In the meantime, T-Mac has battled depression, told TNT that his body is "declining," had to watch Yao become a legitimate MVP candidate (which should be even further along, pending injury, next season) - thus becoming a secondary option on a team that was once unequivocally his, seen Vince Carter continue to blossom athletically (if, truly, never winning anything of substance himself), and seen himself surpassed as an unparalleled scorer and dunk artist by many his age and newer.

T-Mac isn't T-Mac anymore. He's Tracy McGrady, out there for everyone to see; an open book with a few ink blots, and some Chinese characters drawn in. And you know what? That might be what he needs.

With the way Utah finished the season, penciling in a Houston victory isn't that far fetched. A Houston vs. Dallas series would represent the oft-ignored end of the "Texas Three Step" in the NBA - because everyone's waiting for Dallas vs. San Antonio in the Conference Finals - but expect, assume even that Rockets vs. Mavericks V. '07 will go another seven games. T-Mac and Yao are blossoming at the right time, and the Mavs have these odd mental lapses (i.e. every time they play the Warriors) which allow dynamic duos to score in bunches. Same stuff'll happen in 2-3 games against the Rockets.

Let's just hope Game 7 is a little better, alright? And let's hope Kevin Harlan is calling it...

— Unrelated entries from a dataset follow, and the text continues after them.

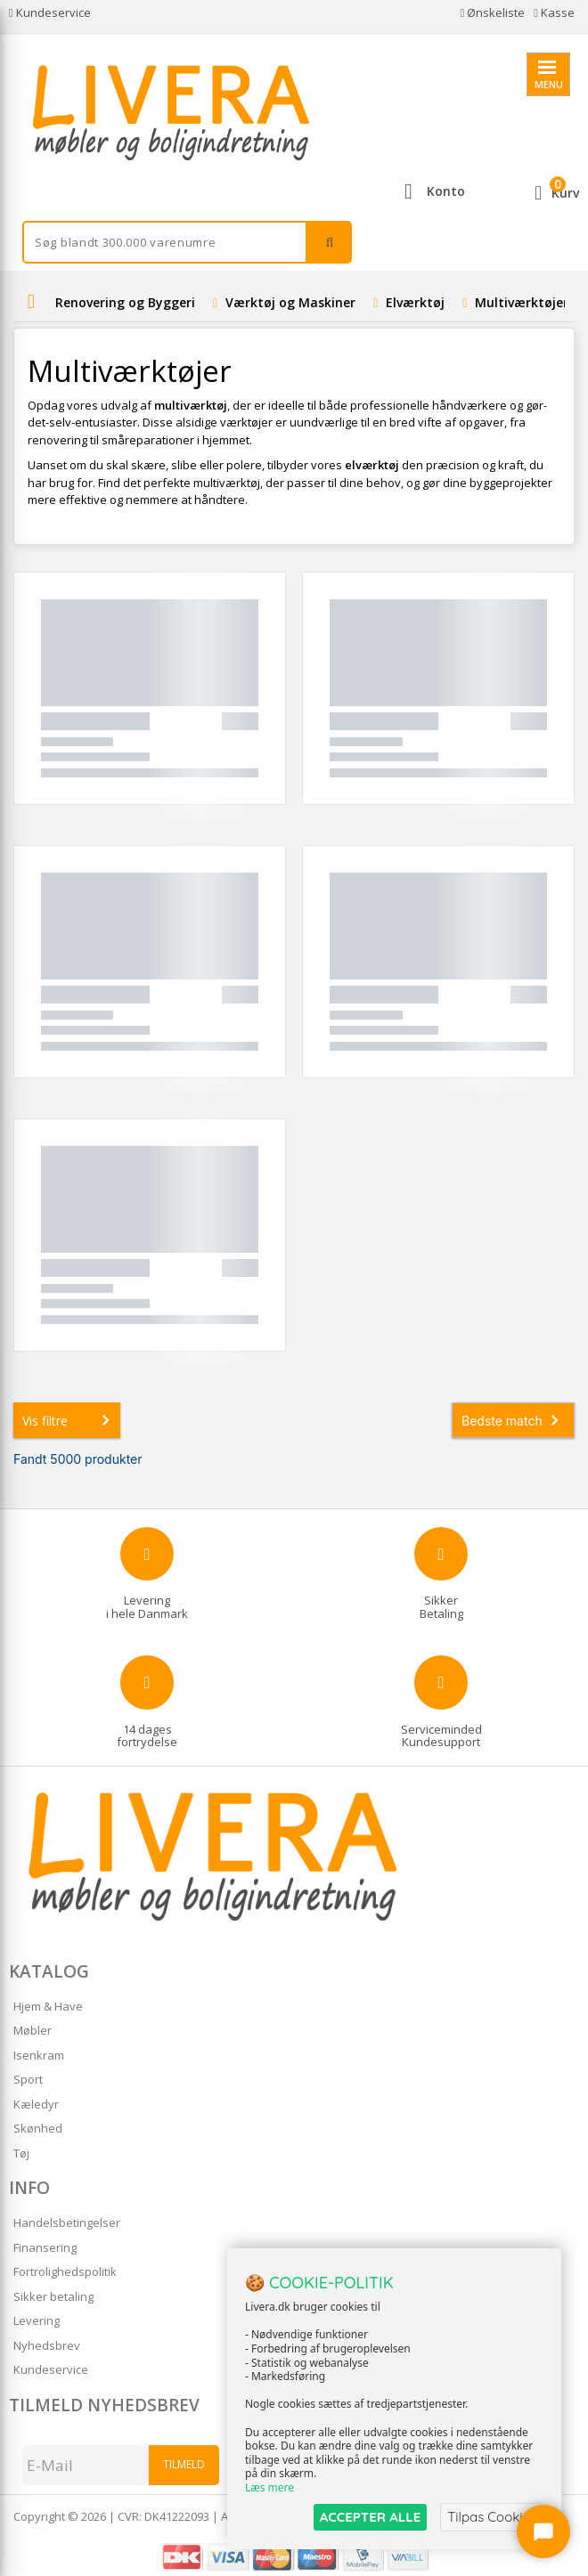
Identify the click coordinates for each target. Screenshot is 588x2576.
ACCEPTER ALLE (370, 2516)
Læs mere (269, 2488)
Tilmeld (184, 2464)
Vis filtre (69, 1420)
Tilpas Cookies (491, 2516)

The point, though, is this: there's a big arse monkey on the back of one Tracy McGrady, but it's good that it's on his back. T-Mac couldn't handle that. The maturation of McGrady, from a superstar with dance moves and throwdowns to rock the O-Rena to a ball-sharing, border-crossing combo forward whose as comfortable talking shop with Ernie Johnson as Jeff Van Gundy, has made him into a better man. A better player, too. This is the spring of hope for Tracy McGrady. I'll be right there, like I was in '04 and '05, cheering.